(Extracted records)
****
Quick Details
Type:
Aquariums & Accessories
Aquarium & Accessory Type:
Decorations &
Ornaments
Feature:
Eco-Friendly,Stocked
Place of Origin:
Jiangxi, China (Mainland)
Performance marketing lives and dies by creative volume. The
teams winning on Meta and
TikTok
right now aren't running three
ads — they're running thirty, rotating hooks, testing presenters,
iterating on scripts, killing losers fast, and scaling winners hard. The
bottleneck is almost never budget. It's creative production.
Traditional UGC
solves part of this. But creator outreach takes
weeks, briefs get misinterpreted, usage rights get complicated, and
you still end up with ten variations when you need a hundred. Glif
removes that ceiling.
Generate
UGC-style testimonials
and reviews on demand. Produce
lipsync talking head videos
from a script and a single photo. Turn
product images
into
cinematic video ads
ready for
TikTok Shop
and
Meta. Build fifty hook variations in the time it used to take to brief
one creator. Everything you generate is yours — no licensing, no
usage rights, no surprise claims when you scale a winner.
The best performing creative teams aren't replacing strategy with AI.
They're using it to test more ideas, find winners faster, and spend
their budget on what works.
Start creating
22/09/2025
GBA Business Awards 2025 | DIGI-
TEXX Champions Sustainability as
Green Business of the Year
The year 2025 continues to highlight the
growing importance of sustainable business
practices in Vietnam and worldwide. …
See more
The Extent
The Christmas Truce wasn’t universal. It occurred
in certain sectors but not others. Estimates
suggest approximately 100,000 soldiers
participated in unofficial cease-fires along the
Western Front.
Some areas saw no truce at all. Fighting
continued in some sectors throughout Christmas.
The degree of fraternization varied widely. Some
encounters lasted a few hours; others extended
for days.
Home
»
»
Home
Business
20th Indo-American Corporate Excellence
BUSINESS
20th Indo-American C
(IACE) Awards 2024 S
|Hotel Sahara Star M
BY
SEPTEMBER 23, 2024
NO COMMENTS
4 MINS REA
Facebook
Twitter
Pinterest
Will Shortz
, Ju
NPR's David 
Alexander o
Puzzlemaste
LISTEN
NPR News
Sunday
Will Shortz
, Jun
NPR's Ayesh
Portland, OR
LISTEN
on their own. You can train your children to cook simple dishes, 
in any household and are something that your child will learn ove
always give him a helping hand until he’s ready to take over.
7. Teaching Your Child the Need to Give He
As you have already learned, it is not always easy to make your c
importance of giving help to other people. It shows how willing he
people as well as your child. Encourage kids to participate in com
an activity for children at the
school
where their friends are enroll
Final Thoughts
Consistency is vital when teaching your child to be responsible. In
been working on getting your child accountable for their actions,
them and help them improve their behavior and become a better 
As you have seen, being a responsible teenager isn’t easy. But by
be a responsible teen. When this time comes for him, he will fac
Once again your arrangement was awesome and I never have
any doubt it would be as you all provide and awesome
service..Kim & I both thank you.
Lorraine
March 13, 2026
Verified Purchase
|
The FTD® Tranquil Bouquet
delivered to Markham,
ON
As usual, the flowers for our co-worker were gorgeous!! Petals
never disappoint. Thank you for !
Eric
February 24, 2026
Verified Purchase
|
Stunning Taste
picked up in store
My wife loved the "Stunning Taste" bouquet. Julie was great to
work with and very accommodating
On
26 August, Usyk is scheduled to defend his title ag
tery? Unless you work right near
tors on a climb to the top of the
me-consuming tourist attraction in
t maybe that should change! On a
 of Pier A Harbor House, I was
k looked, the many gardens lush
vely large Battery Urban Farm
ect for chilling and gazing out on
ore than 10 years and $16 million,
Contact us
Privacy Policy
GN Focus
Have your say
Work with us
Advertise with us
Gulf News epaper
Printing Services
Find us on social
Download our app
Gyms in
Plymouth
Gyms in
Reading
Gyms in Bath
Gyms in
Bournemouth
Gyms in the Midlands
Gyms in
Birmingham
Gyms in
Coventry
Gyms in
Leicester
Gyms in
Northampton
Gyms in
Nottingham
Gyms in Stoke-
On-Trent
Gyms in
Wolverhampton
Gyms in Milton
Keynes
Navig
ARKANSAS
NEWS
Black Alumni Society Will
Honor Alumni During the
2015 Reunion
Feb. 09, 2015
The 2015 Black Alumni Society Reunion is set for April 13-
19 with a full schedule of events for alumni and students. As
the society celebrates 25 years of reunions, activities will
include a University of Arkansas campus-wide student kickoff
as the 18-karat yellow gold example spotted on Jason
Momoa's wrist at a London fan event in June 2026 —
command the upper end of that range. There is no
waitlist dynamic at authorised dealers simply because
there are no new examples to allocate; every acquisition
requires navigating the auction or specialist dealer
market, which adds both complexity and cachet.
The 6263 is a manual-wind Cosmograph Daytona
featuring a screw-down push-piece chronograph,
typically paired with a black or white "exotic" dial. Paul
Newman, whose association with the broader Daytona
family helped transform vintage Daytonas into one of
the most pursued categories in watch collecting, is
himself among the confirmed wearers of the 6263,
****
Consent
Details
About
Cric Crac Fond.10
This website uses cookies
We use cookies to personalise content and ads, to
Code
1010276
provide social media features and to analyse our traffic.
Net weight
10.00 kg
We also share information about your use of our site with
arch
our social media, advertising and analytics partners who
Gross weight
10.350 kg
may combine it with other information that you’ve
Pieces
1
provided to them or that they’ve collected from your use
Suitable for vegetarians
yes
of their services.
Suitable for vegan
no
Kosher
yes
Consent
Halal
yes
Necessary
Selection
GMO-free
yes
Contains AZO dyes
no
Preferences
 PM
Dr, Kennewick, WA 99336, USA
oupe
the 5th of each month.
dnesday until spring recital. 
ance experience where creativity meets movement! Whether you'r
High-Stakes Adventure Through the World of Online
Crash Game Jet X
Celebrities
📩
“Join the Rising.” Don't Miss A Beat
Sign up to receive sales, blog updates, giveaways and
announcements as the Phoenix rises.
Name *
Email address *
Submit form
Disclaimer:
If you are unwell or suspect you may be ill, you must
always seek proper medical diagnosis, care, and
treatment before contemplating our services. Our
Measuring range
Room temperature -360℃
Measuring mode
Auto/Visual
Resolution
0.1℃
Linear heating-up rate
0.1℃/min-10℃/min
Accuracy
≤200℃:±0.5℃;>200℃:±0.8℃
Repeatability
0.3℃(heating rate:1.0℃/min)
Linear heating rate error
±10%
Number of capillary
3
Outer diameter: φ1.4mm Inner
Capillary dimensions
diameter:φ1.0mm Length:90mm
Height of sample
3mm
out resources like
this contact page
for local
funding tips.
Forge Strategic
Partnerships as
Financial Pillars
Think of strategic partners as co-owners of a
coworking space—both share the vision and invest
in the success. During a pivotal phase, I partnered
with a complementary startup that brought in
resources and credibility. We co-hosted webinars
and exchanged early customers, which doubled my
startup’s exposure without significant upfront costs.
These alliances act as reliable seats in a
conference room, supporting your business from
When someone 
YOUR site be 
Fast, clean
****
> **Exercise details**
Identify the lines of the entries containing the string "children". Copy each such line.

> **Exercise solution**
on their own. You can train your children to cook simple dishes, 
an activity for children at the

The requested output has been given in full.